Quebecor, the Canada Media Fund and the Canadian Media Producers Association, have asked the CRTC to reject this request.

Corus says this is another example of intervenors being more interested in self than the public. In context, Corus argues, these intervenors are direct or indirect beneficiaries of any tangible benefits that may arise from the transaction.

“That financial interest does not make their participation improper, but it does underscore why their submissions should not be treated as neutral testimony in support of the public interest,” Corus charges. “In effect, these intervenors ask the Commission to divert scarce resources away from stabilizing Corus’ operations and toward supporting external third-party funding agencies and their administrative expenses at the very moment the Company requires financial flexibility to continue serving audiences, employees, and local communities.”

A group of minority shareholders in Corus have also asked the CRTC to reject the deal because it allegedly threatens local news, lacks editorial safeguards, and leaves effective control of a massive Canadian media footprint in the hands of unidentified financial investors.

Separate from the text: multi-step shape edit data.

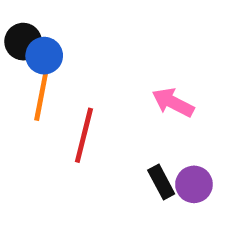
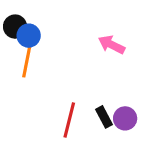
pink arrow: (173, 102) -> (111, 45), moved
red line: (84, 135) -> (69, 120), moved

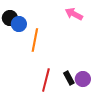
pink arrow: (111, 45) -> (74, 14), moved
orange line: (27, 60) -> (35, 40), moved

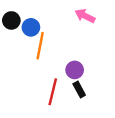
blue circle: (19, 24) -> (31, 27), moved
purple circle: (83, 79) -> (75, 70), moved

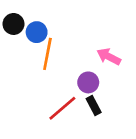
pink arrow: (85, 16) -> (109, 57), moved
red line: (53, 92) -> (62, 108), turned 35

While 99.9 per cent of votes cast by senior noteholders were in favour of the recap plan, alongside 99.7 per cent of Class A shareholders, Class B shareholders voted just 61.2 per cent in favour.

Corus, however, did receive supporting interventions, including from Blue Ant Media, Stingray, the largest private sector union, Unifor, the Forum for Research and Policy in Communications, the Community Radio Fund of Canada, and the Canada Deaf Grassroots Movement.

Some have qualified that support, including by asking that the CRTC ensure the new company adheres to certain conditions of service in the public interest and is committed to accessibility measures.

“Time is of the essence,” Corus said in its reply. “Delay has concrete consequences: every additional month postpones those savings and imposes meaningful costs on Corus, whose stakeholders include members of the public whose interest the Commission is tasked with considering—employees, programming and community partners, and Canadian audiences.”